The Wife ( Istri Yang Teraniaya )
Suara tamparan terdengar di dalam rumah. Seorang ayah murka terhadap kelakuan putrinya dan seorang ibu menangis pilu meratapi takdir yang menimpa mereka.
Putri yang disayang, dimanja. Diberi segala apa yang dibutuhkan, malah mempermalukan nama baik keluarganya sendiri. Usia sang putri baru delapan belas tahun, tetapi sudah hamil di luar nikah.
"Pergi kamu dari sini! Anak sialan, tidak tahu diuntung!" ucap sang Ayah saking murkanya.

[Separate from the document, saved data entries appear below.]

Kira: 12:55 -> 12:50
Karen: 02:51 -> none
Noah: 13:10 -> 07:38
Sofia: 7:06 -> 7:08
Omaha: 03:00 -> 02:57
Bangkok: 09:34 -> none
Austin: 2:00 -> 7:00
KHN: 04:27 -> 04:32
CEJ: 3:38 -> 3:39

Sang putri yang bernama Kara hanya bisa menangis dan tertunduk mendengar kemarahan sang ayah. Nasi sudah menjadi bubur dan Kara tidak bisa mengembalikan waktu yang telah berputar.
"Saya akan tanggung jawab, Om," ucap sang pria. Kekasih dari Kara yang bernama Elno.

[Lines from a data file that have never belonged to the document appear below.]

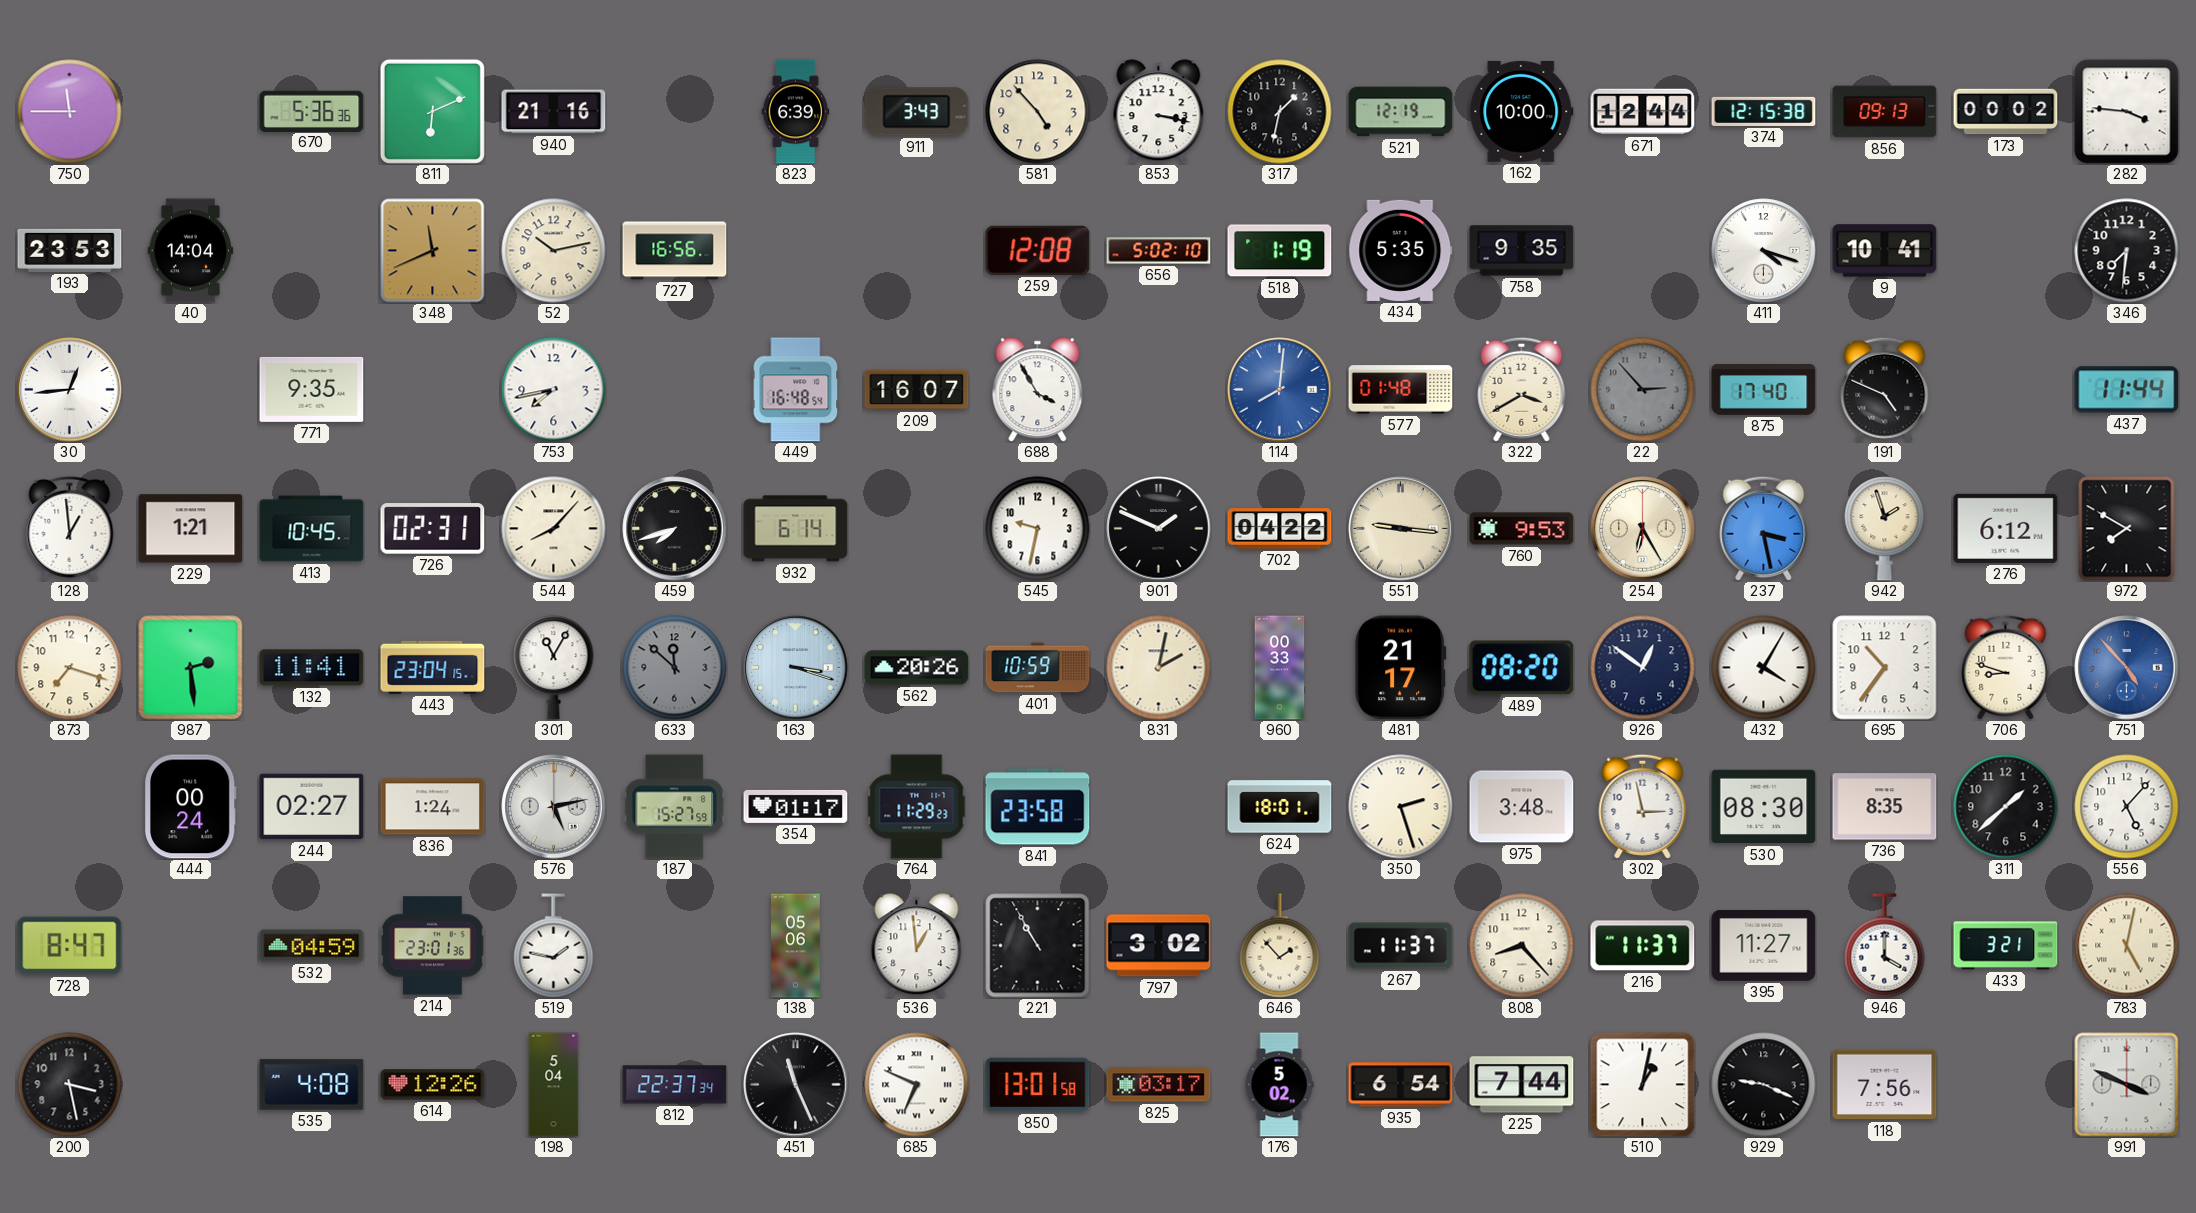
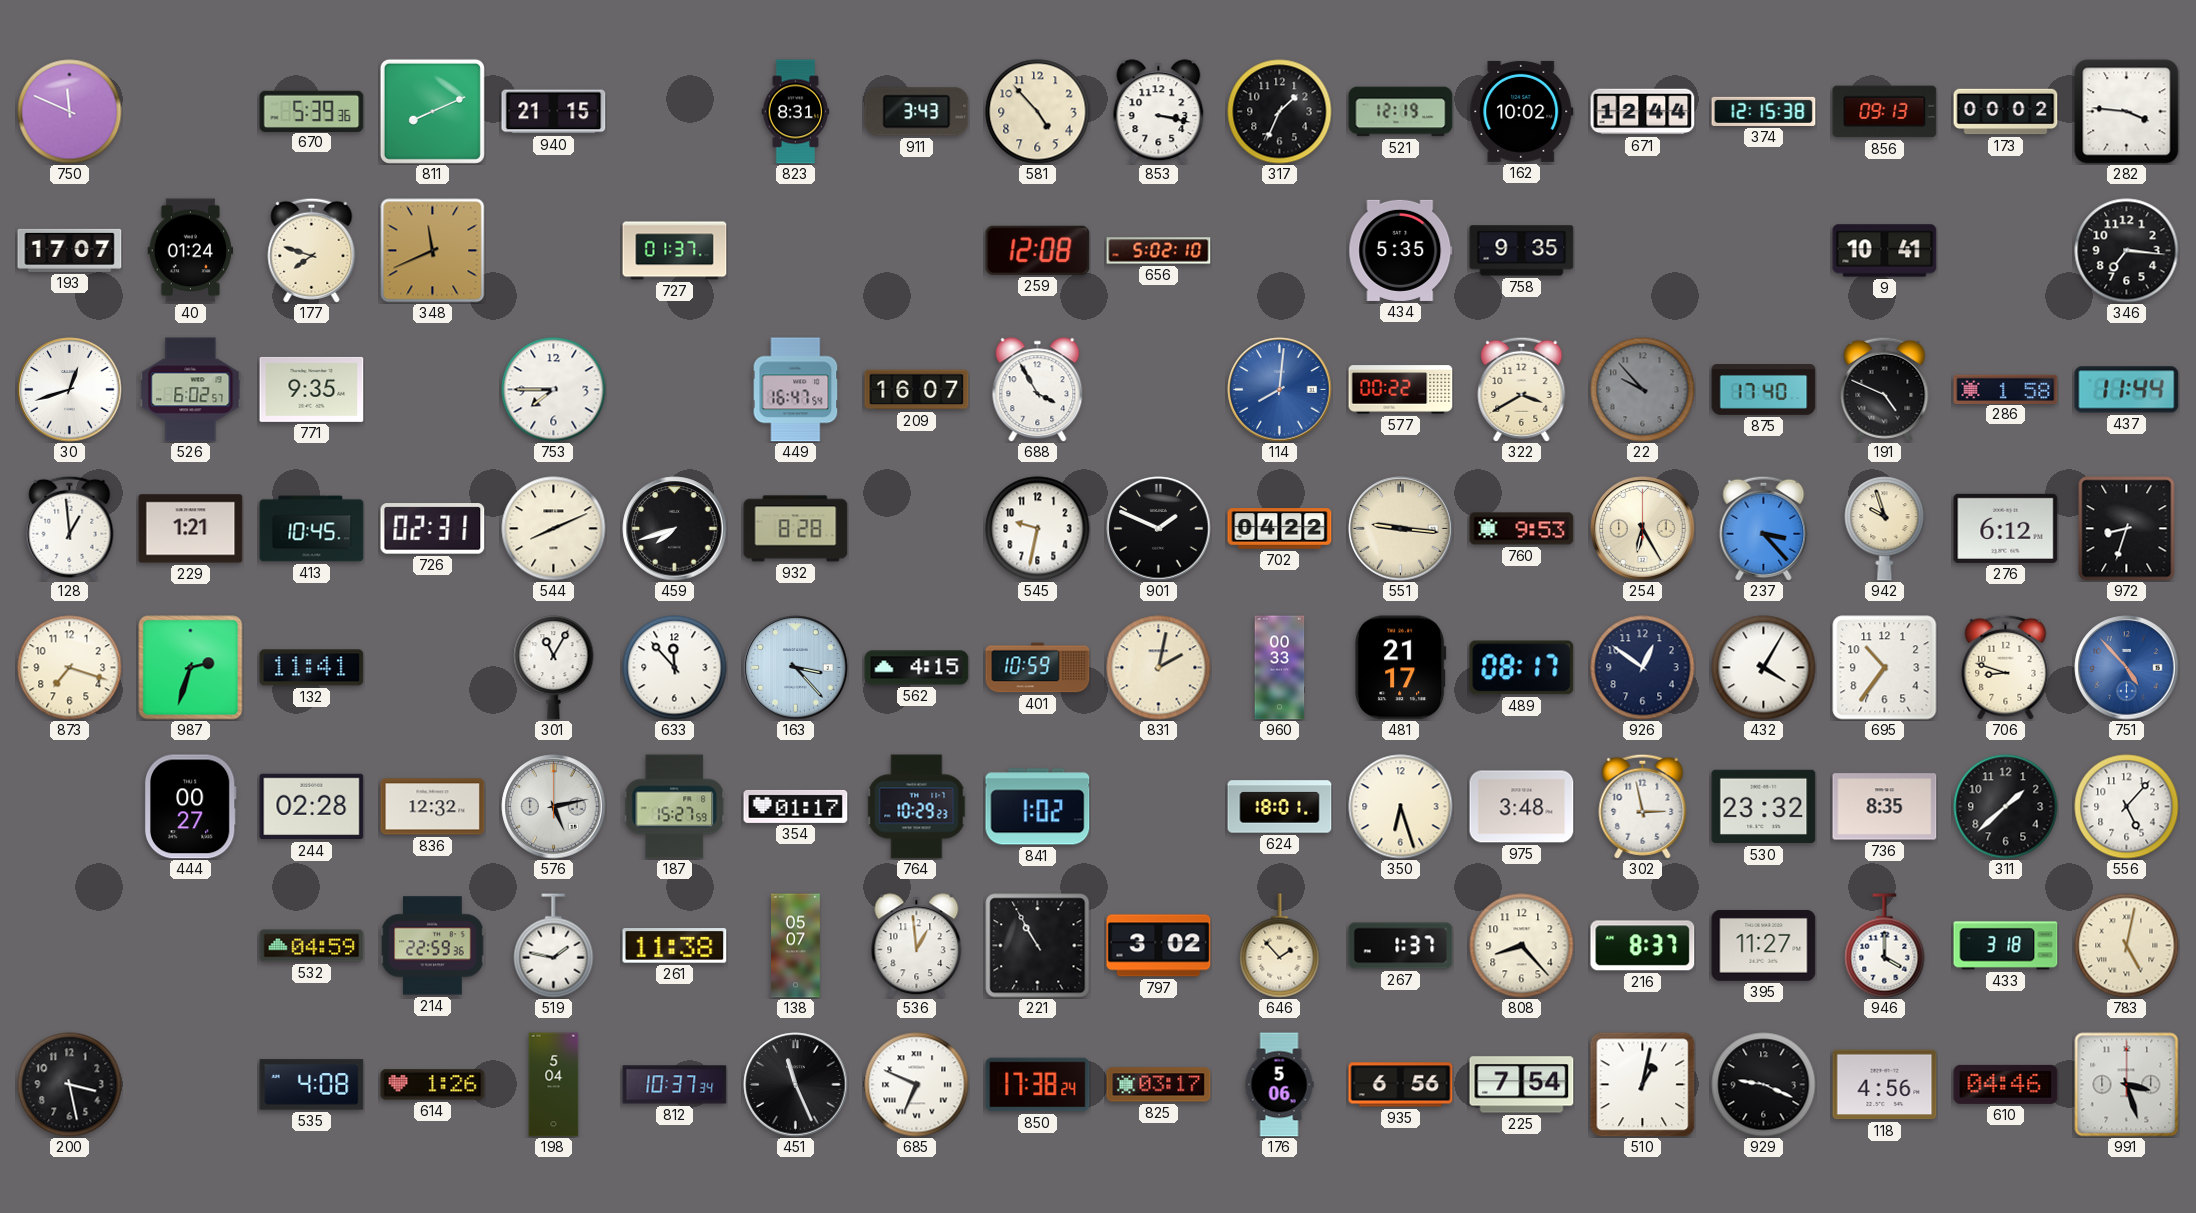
750: 11:45 -> 11:49
670: 5:36 -> 5:39
811: 6:11 -> 8:11
940: 21:16 -> 21:15
823: 6:39 -> 8:31
317: 1:32 -> 1:34
162: 10:00 -> 10:02
193: 23:53 -> 17:07
40: 14:04 -> 01:24
177: none -> 7:48
52: 10:13 -> none
727: 16:56 -> 01:37
518: 1:19 -> none
411: 4:18 -> none
346: 7:31 -> 7:16
30: 12:44 -> 12:42
526: none -> 6:02
753: 7:43 -> 7:45
449: 16:48 -> 16:47
577: 01:48 -> 00:22
22: 2:53 -> 9:53
286: none -> 1:58
544: 8:07 -> 8:11
932: 6:14 -> 8:28
237: 3:28 -> 3:23
942: 1:57 -> 9:57
972: 7:50 -> 8:33
987: 2:29 -> 2:33
443: 23:04 -> none
633: 11:52 -> 11:53
633 dial: grey -> white
163: 3:18 -> 3:23
562: 20:26 -> 4:15
489: 08:20 -> 08:17
444: 00:24 -> 00:27
244: 02:27 -> 02:28
836: 1:24 -> 12:32
764: 11:29 -> 10:29
841: 23:58 -> 1:02
350: 2:27 -> 6:27
530: 08:30 -> 23:32
728: 8:47 -> none
214: 23:01 -> 22:59
261: none -> 11:38
138: 05:06 -> 05:07
267: 11:37 -> 1:37
216: 11:37 -> 8:37
433: 3:21 -> 3:18
614: 12:26 -> 1:26
812: 22:37 -> 10:37
850: 13:01 -> 17:38
176: 5:02 -> 5:06
935: 6:54 -> 6:56
225: 7:44 -> 7:54
118: 7:56 -> 4:56
610: none -> 04:46
991: 3:49 -> 3:27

"Tanggung jawab! Kamu memang harus tanggung jawab!" Pria paruh baya itu tersengal-sengal menahan amarahnya.
"Sudah, Pa. Cukup," ucap sang Ibu.
"Kita kerja keras untuk menyekolahkan Kara. Memberi segalanya yang terbaik, tetapi dia malah mencoreng wajah orang tuanya sendiri."
Kara menangis tersedu. Rencananya selepas tamat sekolah menengah atas, Kara akan mendaftar di universitas ternama. Ia telah lulus tes, tetapi tidak disangka kejadian dua bulan lalu menyebabkan ia hamil.
Kedua orang tuanya sudah menyiapkan biaya pendidikan agar Kara menjadi wanita karir yang dapat membanggakan mereka. Namun nyatanya, bukan kebahagian yang Kara berikan, tetapi kotoran.
"Maafin Kara, Pa."
"Pergi kamu! Aku tidak sudi punya anak sepertimu!"
Sang ayah menyeret putrinya keluar. Dengan diiringi oleh tangis sang ibu. Sang ayah sudah kecewa berat. Impiannya telah dimusnahkan begitu saja.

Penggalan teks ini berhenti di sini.